État clusterResourcePlacement :

status:
  conditions:
  - lastTransitionTime: "2024-05-14T16:16:18Z"
    message: found all cluster needed as specified by the scheduling policy, found
      1 cluster(s)
    observedGeneration: 1
    reason: SchedulingPolicyFulfilled
    status: "True"
    type: ClusterResourcePlacementScheduled
  - lastTransitionTime: "2024-05-14T16:16:18Z"
    message: All 1 cluster(s) start rolling out the latest resource
    observedGeneration: 1
    reason: RolloutStarted
    status: "True"
    type: ClusterResourcePlacementRolloutStarted
  - lastTransitionTime: "2024-05-14T16:16:18Z"
    message: Failed to override resources in 1 cluster(s)
    observedGeneration: 1
    reason: OverriddenFailed
    status: "False"
    type: ClusterResourcePlacementOverridden
  observedResourceIndex: "0"
  placementStatuses:
  - applicableClusterResourceOverrides:
    - cro-1-0
    clusterName: kind-cluster-1
    conditions:
    - lastTransitionTime: "2024-05-14T16:16:18Z"
      message: 'Successfully scheduled resources for placement in kind-cluster-1 (affinity
        score: 0, topology spread score: 0): picked by scheduling policy'
      observedGeneration: 1
      reason: Scheduled
      status: "True"
      type: Scheduled
    - lastTransitionTime: "2024-05-14T16:16:18Z"
      message: Detected the new changes on the resources and started the rollout process
      observedGeneration: 1
      reason: RolloutStarted
      status: "True"
      type: RolloutStarted
    - lastTransitionTime: "2024-05-14T16:16:18Z"
      message: 'Failed to apply the override rules on the resources: add operation
        does not apply: doc is missing path: "/metadata/labels/new-label": missing
        value'
      observedGeneration: 1
      reason: OverriddenFailed
      status: "False"
      type: Overridden
  selectedResources:
  - group: rbac.authorization.k8s.io
    kind: ClusterRole
    name: secret-reader
    version: v1

Si la ClusterResourcePlacementOverridden condition est False, vérifiez la placementStatuses section pour obtenir la cause exacte de l’échec.

Dans ce cas, le message indique que le remplacement a échoué, car le chemin d’accès /metadata/labels/new-label et sa valeur correspondante sont manquants.
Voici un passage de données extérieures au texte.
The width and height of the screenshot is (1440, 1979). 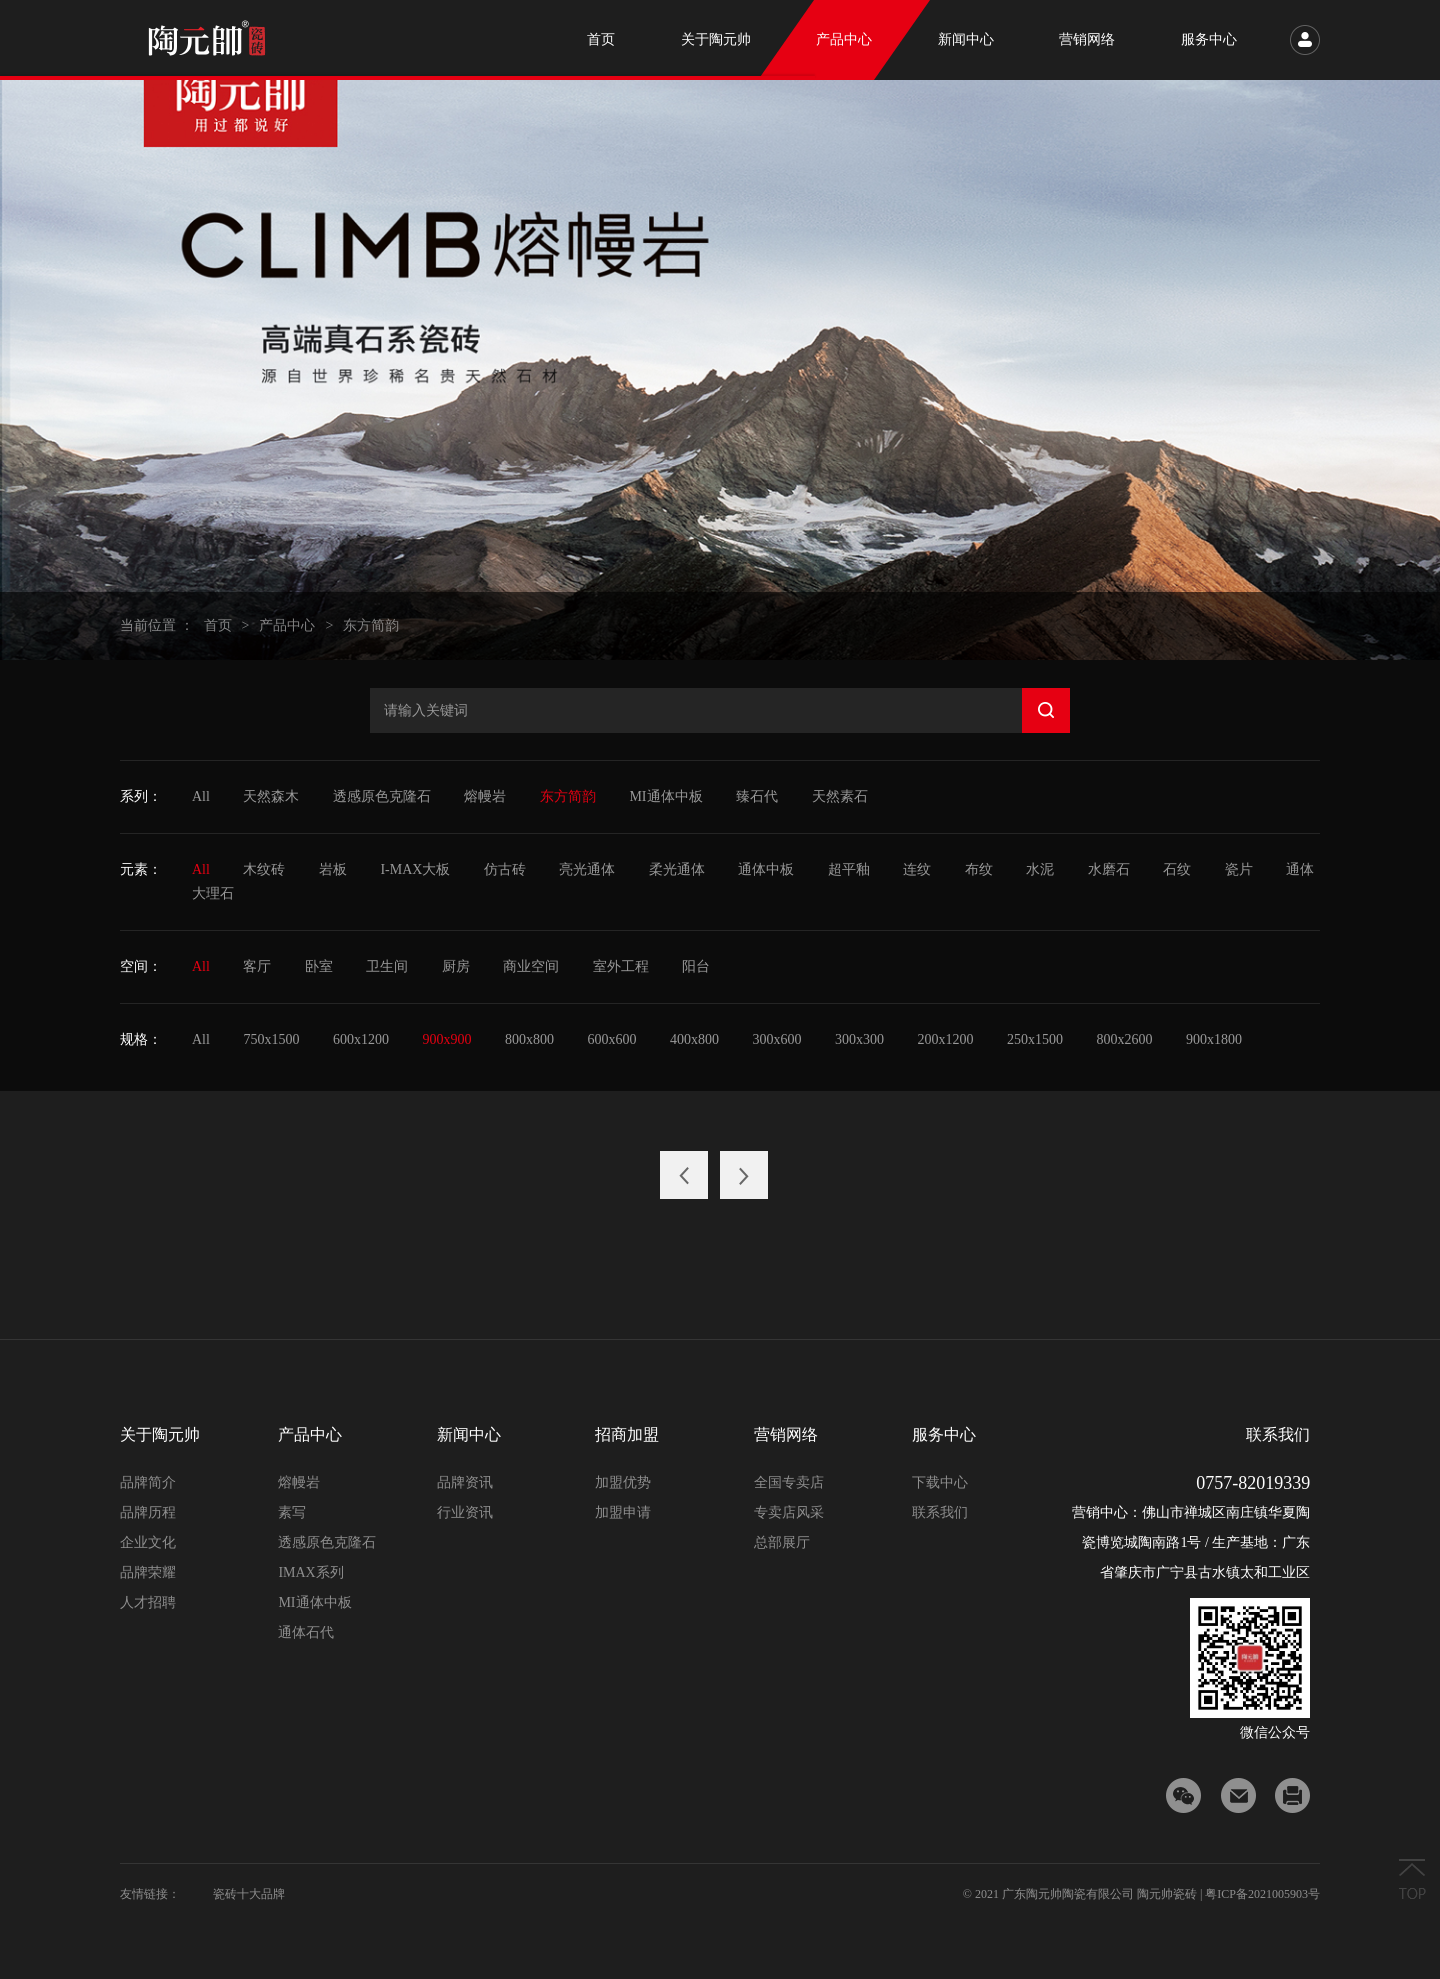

En fonction de l’exemple précédent du rôle secret-readerde cluster, vous pouvez voir que le chemin d’accès /metadata/labels/ n’existe pas. Cela signifie qu’il labels n’existe pas. Par conséquent, une nouvelle étiquette ne peut pas être ajoutée.

Résolution

Pour remplacer correctement le rôle secret-readerde cluster, corrigez le chemin d’accès et la valeur ClusterResourceOverridedans , comme indiqué dans le code suivant :

jsonPatchOverrides:
  - op: add
    path: /metadata/labels
    value: 
      newlabel: new-value

Cela ajoute la nouvelle étiquette newlabel qui a la valeur new-value à ClusterRole secret-reader.

Contactez-nous pour obtenir de l’aide

Pour toute demande ou assistance, créez une demande de support ou posez une question au support de la communauté Azure. Vous pouvez également soumettre des commentaires sur les produits à la communauté de commentaires Azure.